» What the exercise asks
All of the data should be restated word for word.

» Available records
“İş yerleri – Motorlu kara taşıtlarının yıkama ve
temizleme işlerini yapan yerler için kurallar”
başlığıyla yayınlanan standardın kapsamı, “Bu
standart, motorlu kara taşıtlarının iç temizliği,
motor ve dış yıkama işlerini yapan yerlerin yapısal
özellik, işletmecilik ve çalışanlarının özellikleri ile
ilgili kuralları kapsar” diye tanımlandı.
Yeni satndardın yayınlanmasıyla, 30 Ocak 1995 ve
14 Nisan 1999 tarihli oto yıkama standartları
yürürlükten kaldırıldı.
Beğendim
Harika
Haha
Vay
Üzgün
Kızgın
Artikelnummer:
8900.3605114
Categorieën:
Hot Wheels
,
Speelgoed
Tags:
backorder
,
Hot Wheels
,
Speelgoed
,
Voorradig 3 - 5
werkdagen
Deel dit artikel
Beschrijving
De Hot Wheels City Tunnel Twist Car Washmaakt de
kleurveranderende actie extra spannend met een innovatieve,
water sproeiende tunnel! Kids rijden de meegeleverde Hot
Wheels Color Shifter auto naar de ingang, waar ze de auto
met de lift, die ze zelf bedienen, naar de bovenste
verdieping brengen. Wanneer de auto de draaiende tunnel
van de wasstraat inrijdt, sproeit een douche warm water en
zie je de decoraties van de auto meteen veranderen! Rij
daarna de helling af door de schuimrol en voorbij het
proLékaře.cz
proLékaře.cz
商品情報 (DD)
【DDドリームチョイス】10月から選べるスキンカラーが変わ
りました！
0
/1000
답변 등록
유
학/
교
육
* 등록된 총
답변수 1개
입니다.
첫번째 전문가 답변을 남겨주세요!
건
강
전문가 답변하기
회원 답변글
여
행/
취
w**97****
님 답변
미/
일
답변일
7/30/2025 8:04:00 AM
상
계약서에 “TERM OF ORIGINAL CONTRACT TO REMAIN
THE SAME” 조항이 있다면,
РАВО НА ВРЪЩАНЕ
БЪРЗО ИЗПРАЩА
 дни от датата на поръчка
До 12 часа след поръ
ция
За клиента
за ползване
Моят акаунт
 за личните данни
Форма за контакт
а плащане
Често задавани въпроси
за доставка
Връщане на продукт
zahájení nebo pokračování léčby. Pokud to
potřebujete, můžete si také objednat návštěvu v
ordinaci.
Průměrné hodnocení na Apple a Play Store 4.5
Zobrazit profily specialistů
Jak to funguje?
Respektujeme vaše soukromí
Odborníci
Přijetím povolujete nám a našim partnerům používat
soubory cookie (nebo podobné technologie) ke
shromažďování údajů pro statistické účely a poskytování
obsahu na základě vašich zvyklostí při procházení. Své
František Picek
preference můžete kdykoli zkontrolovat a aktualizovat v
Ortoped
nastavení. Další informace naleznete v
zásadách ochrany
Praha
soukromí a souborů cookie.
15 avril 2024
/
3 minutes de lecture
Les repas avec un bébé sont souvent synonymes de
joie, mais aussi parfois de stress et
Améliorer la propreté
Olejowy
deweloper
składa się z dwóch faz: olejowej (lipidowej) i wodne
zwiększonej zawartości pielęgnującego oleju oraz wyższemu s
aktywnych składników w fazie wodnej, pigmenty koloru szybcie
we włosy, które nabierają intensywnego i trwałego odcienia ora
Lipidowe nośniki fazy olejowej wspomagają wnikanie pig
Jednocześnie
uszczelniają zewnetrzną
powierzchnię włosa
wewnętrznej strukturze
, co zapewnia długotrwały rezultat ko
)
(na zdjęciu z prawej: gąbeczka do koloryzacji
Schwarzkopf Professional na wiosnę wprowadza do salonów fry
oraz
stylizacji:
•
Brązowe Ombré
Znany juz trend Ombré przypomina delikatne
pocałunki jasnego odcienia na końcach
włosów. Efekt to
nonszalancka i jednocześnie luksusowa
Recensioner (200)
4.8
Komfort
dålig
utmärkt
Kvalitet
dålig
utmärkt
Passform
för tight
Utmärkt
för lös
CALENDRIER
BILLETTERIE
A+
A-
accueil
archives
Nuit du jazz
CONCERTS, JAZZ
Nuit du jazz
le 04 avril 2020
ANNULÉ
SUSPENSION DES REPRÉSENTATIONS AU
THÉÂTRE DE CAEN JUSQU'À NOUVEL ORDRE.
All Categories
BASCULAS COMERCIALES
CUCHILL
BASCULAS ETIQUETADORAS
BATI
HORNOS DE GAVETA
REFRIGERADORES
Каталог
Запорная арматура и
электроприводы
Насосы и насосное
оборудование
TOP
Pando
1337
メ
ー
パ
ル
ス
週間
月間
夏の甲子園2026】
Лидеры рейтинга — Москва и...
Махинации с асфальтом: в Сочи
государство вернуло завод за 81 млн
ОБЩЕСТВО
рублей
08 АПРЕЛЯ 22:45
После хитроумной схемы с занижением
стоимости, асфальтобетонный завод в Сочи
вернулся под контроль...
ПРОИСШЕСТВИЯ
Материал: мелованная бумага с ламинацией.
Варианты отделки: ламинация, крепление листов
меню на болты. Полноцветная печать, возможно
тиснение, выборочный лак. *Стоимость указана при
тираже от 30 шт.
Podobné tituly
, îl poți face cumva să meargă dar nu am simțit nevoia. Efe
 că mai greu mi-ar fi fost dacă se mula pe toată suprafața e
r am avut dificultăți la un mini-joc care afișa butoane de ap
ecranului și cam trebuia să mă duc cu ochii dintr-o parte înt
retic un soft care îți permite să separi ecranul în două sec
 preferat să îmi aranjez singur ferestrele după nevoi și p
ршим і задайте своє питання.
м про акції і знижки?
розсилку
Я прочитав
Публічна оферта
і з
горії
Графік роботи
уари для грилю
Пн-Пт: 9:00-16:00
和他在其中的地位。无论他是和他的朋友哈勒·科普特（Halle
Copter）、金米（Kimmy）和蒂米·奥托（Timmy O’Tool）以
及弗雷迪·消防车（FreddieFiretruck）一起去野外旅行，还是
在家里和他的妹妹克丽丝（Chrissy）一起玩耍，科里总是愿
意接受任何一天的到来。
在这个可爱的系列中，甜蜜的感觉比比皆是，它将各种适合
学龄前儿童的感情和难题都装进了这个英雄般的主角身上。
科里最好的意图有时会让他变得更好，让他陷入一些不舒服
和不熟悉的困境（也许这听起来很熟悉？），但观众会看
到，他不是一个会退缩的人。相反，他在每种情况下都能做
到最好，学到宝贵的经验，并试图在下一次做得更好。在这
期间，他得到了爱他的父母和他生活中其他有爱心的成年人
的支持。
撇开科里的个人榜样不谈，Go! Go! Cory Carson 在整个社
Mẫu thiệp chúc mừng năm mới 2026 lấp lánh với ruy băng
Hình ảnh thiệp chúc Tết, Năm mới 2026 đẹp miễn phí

» Solution to this task
“İş yerleri – Motorlu kara taşıtlarının yıkama ve
temizleme işlerini yapan yerler için kurallar”
başlığıyla yayınlanan standardın kapsamı, “Bu
standart, motorlu kara taşıtlarının iç temizliği,
motor ve dış yıkama işlerini yapan yerlerin yapısal
özellik, işletmecilik ve çalışanlarının özellikleri ile
ilgili kuralları kapsar” diye tanımlandı.
Yeni satndardın yayınlanmasıyla, 30 Ocak 1995 ve
14 Nisan 1999 tarihli oto yıkama standartları
yürürlükten kaldırıldı.
Beğendim
Harika
Haha
Vay
Üzgün
Kızgın
Artikelnummer:
8900.3605114
Categorieën:
Hot Wheels
,
Speelgoed
Tags:
backorder
,
Hot Wheels
,
Speelgoed
,
Voorradig 3 - 5
werkdagen
Deel dit artikel
Beschrijving
De Hot Wheels City Tunnel Twist Car Washmaakt de
kleurveranderende actie extra spannend met een innovatieve,
water sproeiende tunnel! Kids rijden de meegeleverde Hot
Wheels Color Shifter auto naar de ingang, waar ze de auto
met de lift, die ze zelf bedienen, naar de bovenste
verdieping brengen. Wanneer de auto de draaiende tunnel
van de wasstraat inrijdt, sproeit een douche warm water en
zie je de decoraties van de auto meteen veranderen! Rij
daarna de helling af door de schuimrol en voorbij het
proLékaře.cz
proLékaře.cz
商品情報 (DD)
【DDドリームチョイス】10月から選べるスキンカラーが変わ
りました！
0
/1000
답변 등록
유
학/
교
육
* 등록된 총
답변수 1개
입니다.
첫번째 전문가 답변을 남겨주세요!
건
강
전문가 답변하기
회원 답변글
여
행/
취
w**97****
님 답변
미/
일
답변일
7/30/2025 8:04:00 AM
상
계약서에 “TERM OF ORIGINAL CONTRACT TO REMAIN
THE SAME” 조항이 있다면,
РАВО НА ВРЪЩАНЕ
БЪРЗО ИЗПРАЩА
 дни от датата на поръчка
До 12 часа след поръ
ция
За клиента
за ползване
Моят акаунт
 за личните данни
Форма за контакт
а плащане
Често задавани въпроси
за доставка
Връщане на продукт
zahájení nebo pokračování léčby. Pokud to
potřebujete, můžete si také objednat návštěvu v
ordinaci.
Průměrné hodnocení na Apple a Play Store 4.5
Zobrazit profily specialistů
Jak to funguje?
Respektujeme vaše soukromí
Odborníci
Přijetím povolujete nám a našim partnerům používat
soubory cookie (nebo podobné technologie) ke
shromažďování údajů pro statistické účely a poskytování
obsahu na základě vašich zvyklostí při procházení. Své
František Picek
preference můžete kdykoli zkontrolovat a aktualizovat v
Ortoped
nastavení. Další informace naleznete v
zásadách ochrany
Praha
soukromí a souborů cookie.
15 avril 2024
/
3 minutes de lecture
Les repas avec un bébé sont souvent synonymes de
joie, mais aussi parfois de stress et
Améliorer la propreté
Olejowy
deweloper
składa się z dwóch faz: olejowej (lipidowej) i wodne
zwiększonej zawartości pielęgnującego oleju oraz wyższemu s
aktywnych składników w fazie wodnej, pigmenty koloru szybcie
we włosy, które nabierają intensywnego i trwałego odcienia ora
Lipidowe nośniki fazy olejowej wspomagają wnikanie pig
Jednocześnie
uszczelniają zewnetrzną
powierzchnię włosa
wewnętrznej strukturze
, co zapewnia długotrwały rezultat ko
)
(na zdjęciu z prawej: gąbeczka do koloryzacji
Schwarzkopf Professional na wiosnę wprowadza do salonów fry
oraz
stylizacji:
•
Brązowe Ombré
Znany juz trend Ombré przypomina delikatne
pocałunki jasnego odcienia na końcach
włosów. Efekt to
nonszalancka i jednocześnie luksusowa
Recensioner (200)
4.8
Komfort
dålig
utmärkt
Kvalitet
dålig
utmärkt
Passform
för tight
Utmärkt
för lös
CALENDRIER
BILLETTERIE
A+
A-
accueil
archives
Nuit du jazz
CONCERTS, JAZZ
Nuit du jazz
le 04 avril 2020
ANNULÉ
SUSPENSION DES REPRÉSENTATIONS AU
THÉÂTRE DE CAEN JUSQU'À NOUVEL ORDRE.
All Categories
BASCULAS COMERCIALES
CUCHILL
BASCULAS ETIQUETADORAS
BATI
HORNOS DE GAVETA
REFRIGERADORES
Каталог
Запорная арматура и
электроприводы
Насосы и насосное
оборудование
TOP
Pando
1337
メ
ー
パ
ル
ス
週間
月間
夏の甲子園2026】
Лидеры рейтинга — Москва и...
Махинации с асфальтом: в Сочи
государство вернуло завод за 81 млн
ОБЩЕСТВО
рублей
08 АПРЕЛЯ 22:45
После хитроумной схемы с занижением
стоимости, асфальтобетонный завод в Сочи
вернулся под контроль...
ПРОИСШЕСТВИЯ
Материал: мелованная бумага с ламинацией.
Варианты отделки: ламинация, крепление листов
меню на болты. Полноцветная печать, возможно
тиснение, выборочный лак. *Стоимость указана при
тираже от 30 шт.
Podobné tituly
, îl poți face cumva să meargă dar nu am simțit nevoia. Efe
 că mai greu mi-ar fi fost dacă se mula pe toată suprafața e
r am avut dificultăți la un mini-joc care afișa butoane de ap
ecranului și cam trebuia să mă duc cu ochii dintr-o parte înt
retic un soft care îți permite să separi ecranul în două sec
 preferat să îmi aranjez singur ferestrele după nevoi și p
ршим і задайте своє питання.
м про акції і знижки?
розсилку
Я прочитав
Публічна оферта
і з
горії
Графік роботи
уари для грилю
Пн-Пт: 9:00-16:00
和他在其中的地位。无论他是和他的朋友哈勒·科普特（Halle
Copter）、金米（Kimmy）和蒂米·奥托（Timmy O’Tool）以
及弗雷迪·消防车（FreddieFiretruck）一起去野外旅行，还是
在家里和他的妹妹克丽丝（Chrissy）一起玩耍，科里总是愿
意接受任何一天的到来。
在这个可爱的系列中，甜蜜的感觉比比皆是，它将各种适合
学龄前儿童的感情和难题都装进了这个英雄般的主角身上。
科里最好的意图有时会让他变得更好，让他陷入一些不舒服
和不熟悉的困境（也许这听起来很熟悉？），但观众会看
到，他不是一个会退缩的人。相反，他在每种情况下都能做
到最好，学到宝贵的经验，并试图在下一次做得更好。在这
期间，他得到了爱他的父母和他生活中其他有爱心的成年人
的支持。
撇开科里的个人榜样不谈，Go! Go! Cory Carson 在整个社
Mẫu thiệp chúc mừng năm mới 2026 lấp lánh với ruy băng
Hình ảnh thiệp chúc Tết, Năm mới 2026 đẹp miễn phí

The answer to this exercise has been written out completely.